Published online May 7, 2014. doi: 10.3748/wjg.v20.i17.4987
Revised: December 21, 2013
Accepted: February 17, 2014
Published online: May 7, 2014
AIM: To compare prevalence rates of non-alcoholic fatty liver disease (NAFLD) between Hispanics of Mexican origin and Hispanics of Dominican and Puerto Rican origin.
METHODS: We evaluated prevalence rates of NAFLD between the two largest sub-populations of Hispanics in the United States; Hispanics of Mexican origin and Hispanics of Caribbean origin (Dominican and Puerto Rican), in the multi-ethnic study of atherosclerosis (MESA) cohort. MESA is a large, population based, multi-center cohort study comprised of 6814 healthy Caucasian, African-American, Hispanic, and Asian men and women aged 45-84. We utilized the baseline serum, anthropometric and radiographic measurements obtained between 2000 and 2002. NAFLD was measured via computed tomography scan and was defined as liver/spleen attenuation ratio < 1.
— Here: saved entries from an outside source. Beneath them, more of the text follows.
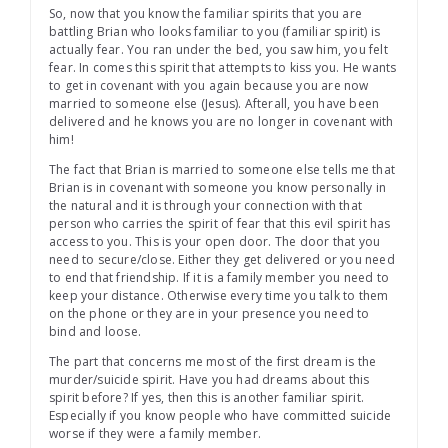
So, now that you know the familiar spirits that you are
battling Brian who looks familiar to you (familiar spirit) is
actually fear. You ran under the bed, you saw him, you felt
fear. In comes this spirit that attempts to kiss you. He wants
to get in covenant with you again because you are now
married to someone else (Jesus). Afterall, you have been
delivered and he knows you are no longer in covenant with
him!
The fact that Brian is married to someone else tells me that
Brian is in covenant with someone you know personally in
the natural and it is through your connection with that
person who carries the spirit of fear that this evil spirit has
access to you. This is your open door. The door that you
need to secure/close. Either they get delivered or you need
to end that friendship. If it is a family member you need to
keep your distance. Otherwise every time you talk to them
on the phone or they are in your presence you need to
bind and loose.
The part that concerns me most of the first dream is the
murder/suicide spirit. Have you had dreams about this
spirit before? If yes, then this is another familiar spirit.
Especially if you know people who have committed suicide
worse if they were a family member.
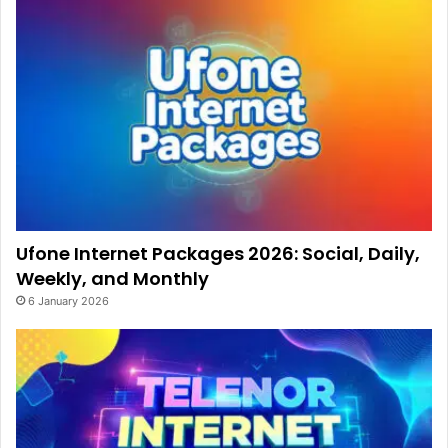
Ufone Internet Packages 2026: Social, Daily,
Weekly, and Monthly
6 January 2026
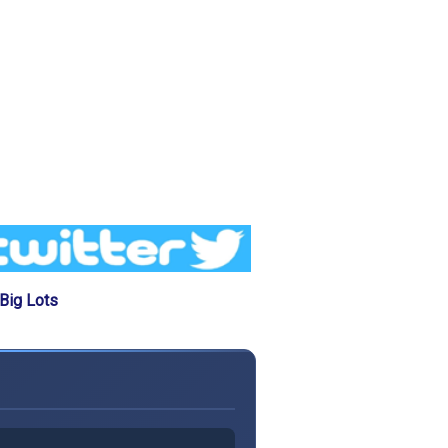
Big Lots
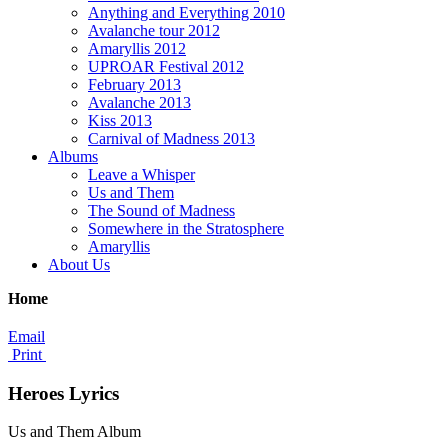
Anything and Everything 2010
Avalanche tour 2012
Amaryllis 2012
UPROAR Festival 2012
February 2013
Avalanche 2013
Kiss 2013
Carnival of Madness 2013
Albums
Leave a Whisper
Us and Them
The Sound of Madness
Somewhere in the Stratosphere
Amaryllis
About Us
Home
Email
Print
Heroes Lyrics
Us and Them Album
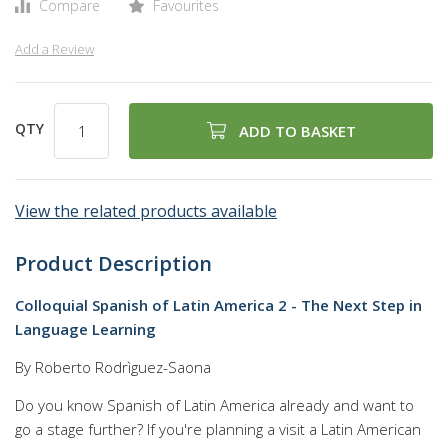
Compare
Favourites
Add a Review
QTY
ADD TO BASKET
View the related products available
Product Description
Colloquial Spanish of Latin America 2 - The Next Step in
Language Learning
By Roberto Rodrìguez-Saona
Do you know Spanish of Latin America already and want to
go a stage further? If you're planning a visit a Latin American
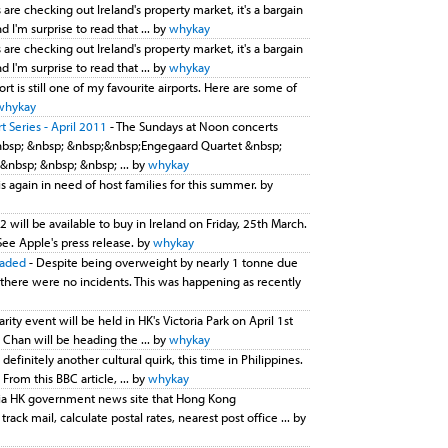
 are checking out Ireland's property market, it's a bargain
 I'm surprise to read that ... by
whykay
 are checking out Ireland's property market, it's a bargain
 I'm surprise to read that ... by
whykay
ort is still one of my favourite airports. Here are some of
whykay
 Series - April 2011
- The Sundays at Noon concerts
nbsp; &nbsp; &nbsp;&nbsp;Engegaard Quartet &nbsp;
&nbsp; &nbsp; &nbsp; ... by
whykay
is again in need of host families for this summer. by
2 will be available to buy in Ireland on Friday, 25th March.
See Apple's press release. by
whykay
oaded
- Despite being overweight by nearly 1 tonne due
 there were no incidents. This was happening as recently
arity event will be held in HK's Victoria Park on April 1st
Chan will be heading the ... by
whykay
t definitely another cultural quirk, this time in Philippines.
From this BBC article, ... by
whykay
 via HK government news site that Hong Kong
ck mail, calculate postal rates, nearest post office ... by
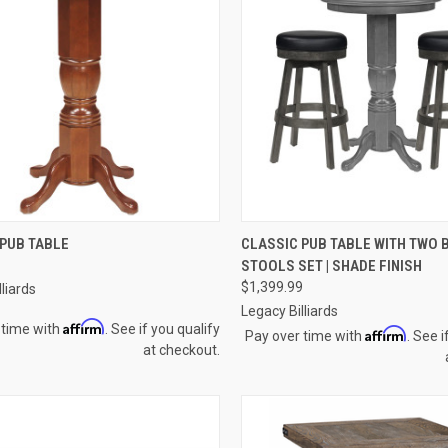
CK VIEW
VIEW OPTIONS
QUICK VIEW
VIEW 
 PUB TABLE
CLASSIC PUB TABLE WITH TWO 
STOOLS SET | SHADE FINISH
re
Compare
$1,399.99
liards
Legacy Billiards
Affirm
 time with
. See if you qualify
Affirm
Pay over time with
. See i
at checkout.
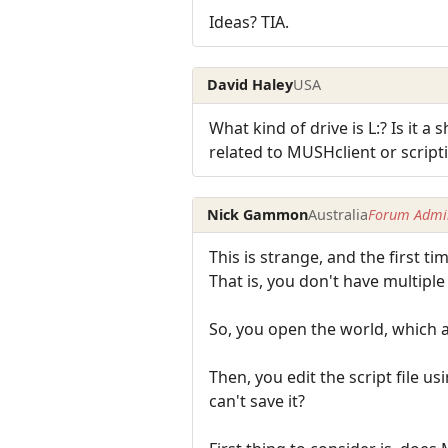
Ideas? TIA.
David Haley
USA
What kind of drive is L:? Is it a
related to MUSHclient or script
Nick Gammon
Australia
Forum Admin
This is strange, and the first tim
That is, you don't have multipl
So, you open the world, which au
Then, you edit the script file u
can't save it?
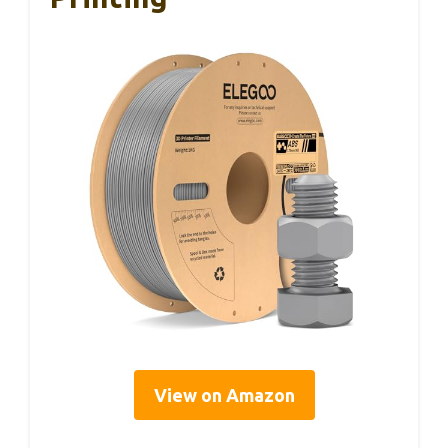
View on Amazon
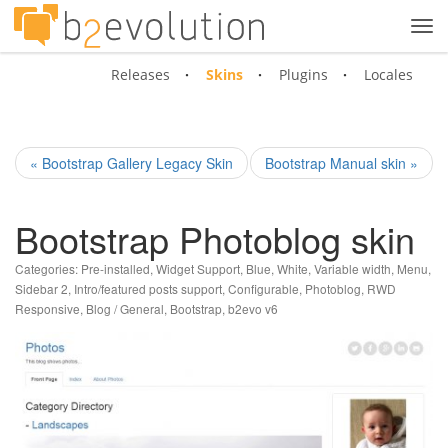
Tog
navi
Releases
Skins
Plugins
Locales
« Bootstrap Gallery Legacy Skin
Bootstrap Manual skin »
Bootstrap Photoblog skin
Categories:
Pre-installed
,
Widget Support
,
Blue
,
White
,
Variable width
,
Menu
,
Sidebar 2
,
Intro/featured posts support
,
Configurable
,
Photoblog
,
RWD
Responsive
,
Blog / General
,
Bootstrap
,
b2evo v6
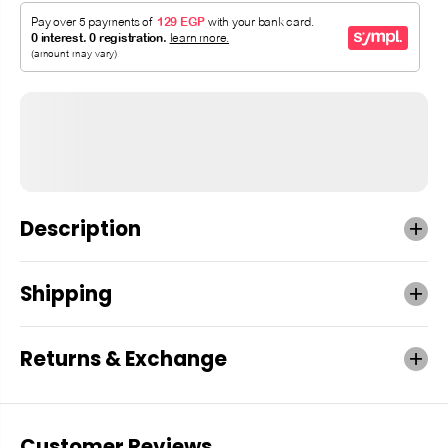
Description
Shipping
Returns & Exchange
RESULTS: There were 788 Hispanic participants included in the study after exclusions. The prevalence of NAFLD was 29% (n = 225). Hispanics of Mexican origin had a significantly higher prevalence of NAFLD (33%), compared to Hispanics of Dominican origin (16%), (P < 0.01) and Hispanics of Puerto Rican origin (18%), (P < 0.01). After controlling for age, sex, BMI, waist circumference, hypertension, serum HDL, triglyceride and CRP level and insulin resistance, Hispanics of Mexican origin remained significantly more likely to have NAFLD than those of Dominican and Puerto Rican origin.
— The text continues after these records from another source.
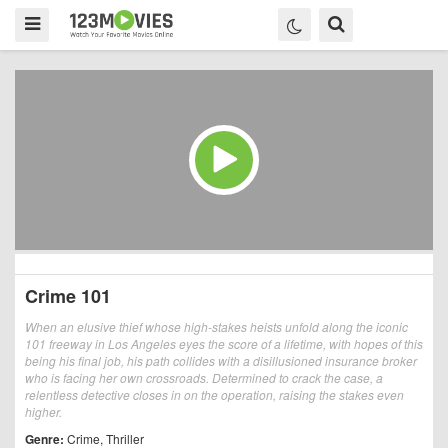
Crime 101
When an elusive thief whose high-stakes heists unfold along the iconic
101 freeway in Los Angeles eyes the score of a lifetime, with hopes of this
being his final job, his path collides with a disillusioned insurance broker
who is facing her own crossroads. Determined to crack the case, a
relentless detective closes in on the operation, raising the stakes even
higher.
Genre:
Crime
,
Thriller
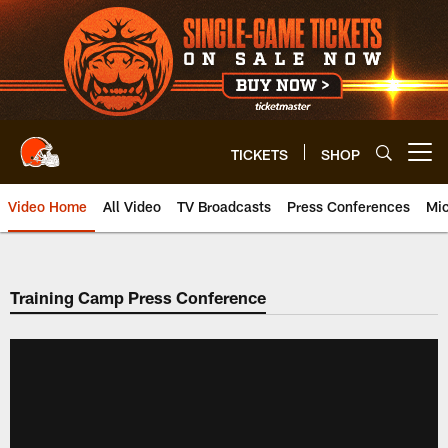
Skip
to
main
content
TICKETS
SHOP
Open menu button
Video Home
All Video
TV Broadcasts
Press Conferences
Mic
Training Camp Press Conference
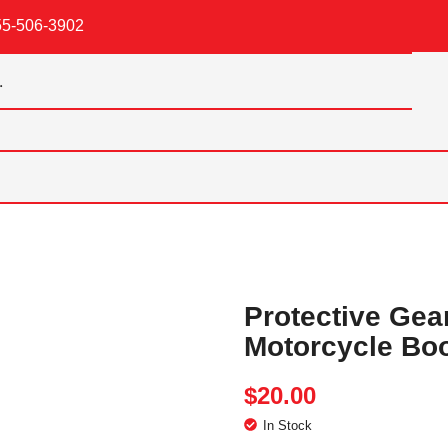
55-506-3902
Protective Gea
Motorcycle Bo
$
20.00
In Stock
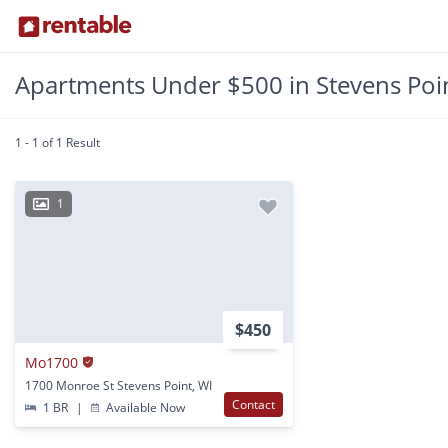
Apartments Under $500 in Stevens Poin
1 - 1 of 1 Result
1
$450
Mo1700
1700 Monroe St Stevens Point, WI
Contact
1 BR
|
Available Now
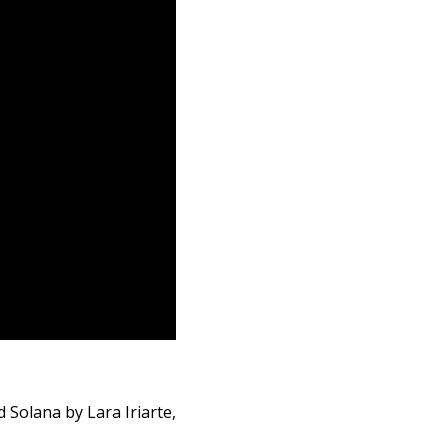
 Solana by Lara Iriarte,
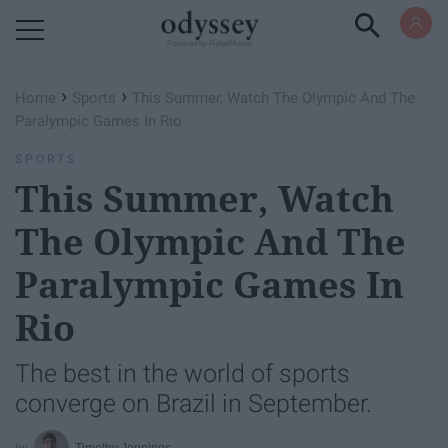
Powered by RebelMouse
›
›
Home
Sports
This Summer, Watch The Olympic And The
Paralympic Games In Rio
SPORTS
This Summer, Watch
The Olympic And The
Paralympic Games In
Rio
The best in the world of sports
converge on Brazil in September.
Timothy Jennings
CONCLUSION: United States Hispanics of Mexican origin have a significantly higher prevalence of NAFLD when compared to United States Hispanics of Dominican or Puerto Rican origin after controlling for known risk factors. Care should be taken when performing risk assessment in Hispanic populations not to make assumptions of homogeneity.
Core tip: Hispanics have a significantly higher prevalence of non-alcoholic fatty liver disease (NAFLD) and evidence of more advanced disease when compared to other ethnic groups. As a consequence it has been proposed that clinicians perform biopsies on Hispanics diagnosed with NAFLD given the increased of fibrosis development. Most of the studies examining Hispanics with NAFLD evaluated those of Mexican descent. It is unknown if this increased propensity to develop NAFLD is uniform among all people classified as Hispanics or if certain subpopulations are at higher risk. This study aims to compare the prevalence rates of NAFLD between US Hispanic subgroups.